Carnitine O-acetyltransferase - Enzyme Structure

Enzyme Structure

As of late 2007, 7 structures have been solved for this class of enzymes, with PDB accession codes 1NDB, 1NDF, 1NDI, 1NM8, 1S5O, 1T7O, and 1T7Q.

In general, carnitine acetyltransferases have molecular weights of about 70 kDa, and contain approximately 600 residues1. CRAT contains two domains, an N domain and a C domain, and is composed of 20 α helices and 16 β strands. The N domain consists of an eight-stranded β sheet flanked on both sides by eight α helices. A six-stranded mixed β sheet and eleven α helices comprise the enzyme’s C domain.

When compared, the cores of the two domains reflect significantly similar peptide backbone folding. This occurs despite the fact that only 4% of the amino acids that comprise those peptide backbones corresponds to one another.

Active Site: His343 is the catalytic residue in CRAT. It is located at the interface between the enzyme’s C and N domains towards the heart of CRAT. His343 is accessible via two 15-18 Å channels that approach the residue from opposite ends of the CRAT enzyme. These channels are utilized by the substrates of CRAT, one channel for carnitine, and one for CoA. The side chain of His343 is positioned irregularly, with the δ1 ring nitrogen hydrogen bonded to the carbonyl oxygen on the amino acid backbone.

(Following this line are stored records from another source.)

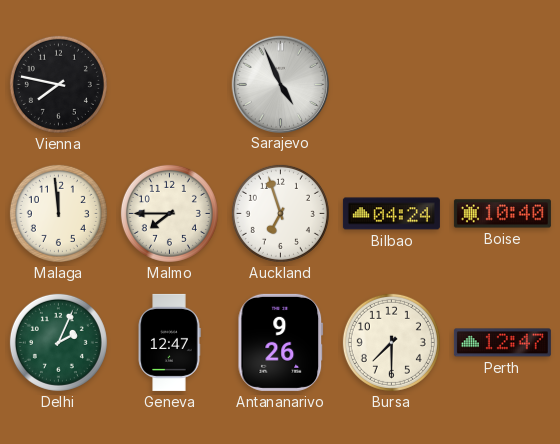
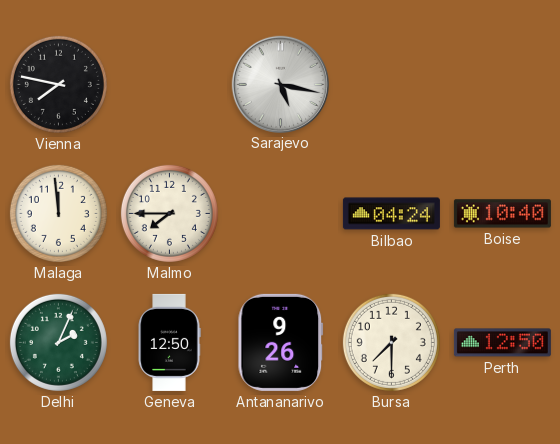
Sarajevo: 4:56 -> 5:17
Auckland: 6:57 -> none
Geneva: 12:47 -> 12:50
Perth: 12:47 -> 12:50
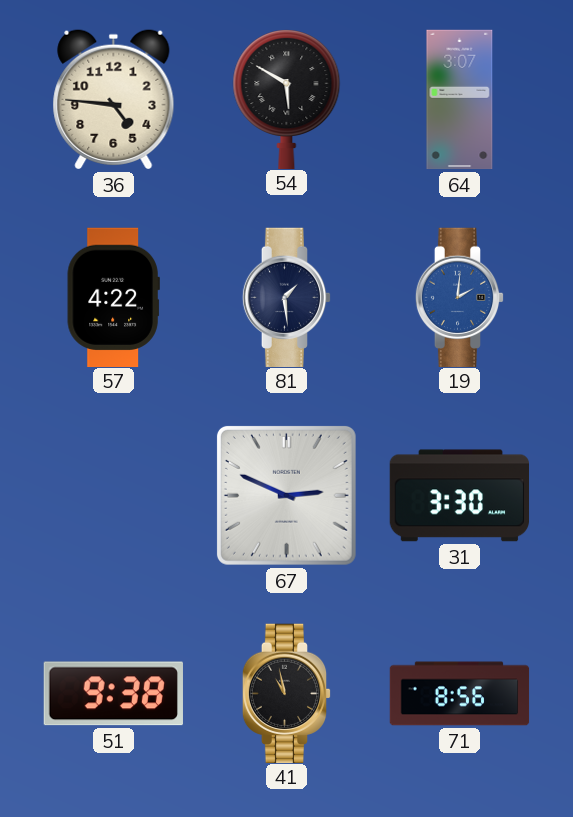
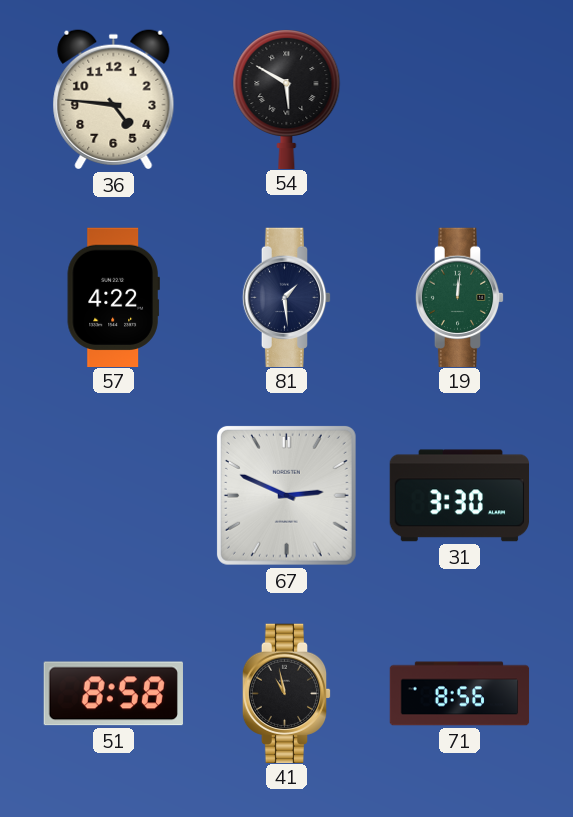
64: 3:07 -> none
19: 2:01 -> 12:01
19 dial: blue -> green
51: 9:38 -> 8:58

CoA Binding Site: Due to the fact that CRAT binds CoA, rather than acetyl-CoA, it appears that CRAT possesses the ability to hydrolyze acetyl-CoA, before interacting with the lone CoA fragment at the binding site. CoA is bound in a linear conformation with its pantothenic arm binding at the active site. Here, the pantothenic arm’s terminal thiol group and the ε2 nitrogen on the catalytic His343 side chain form a hydrogen bond. The 3’-phosphate on CoA forms interactions with residues Lys419 and Lys423. Also at the binding site, the residues Asp430 and Glu453 form a direct hydrogen bond to one another. If either residue exhibits a mutation, can result in a decrease in CRAT activity.

Carnitine Binding Site: Carnitine binds to CRAT in a partially folded state, with its hydroxyl group and carboxyl group facing opposite directions. The site itself is composed of the C domain β sheet and particular residues from the N domain. Upon binding, a face of carnitine is left exposed to the space outside the enzyme. Like CoA, carnitine forms a hydrogen bond with the ε2 nitrogen on His343. In the case of carnitine, the bond is formed with its 3-hydroxyl group. This CRAT catalysis is stereospecific for carnitine, as the stereoisomer of the 3-hydroxyl group cannot sufficiently interact with the CRAT carnitine binding site. CRAT undergoes minor conformational changes upon binding with carnitine.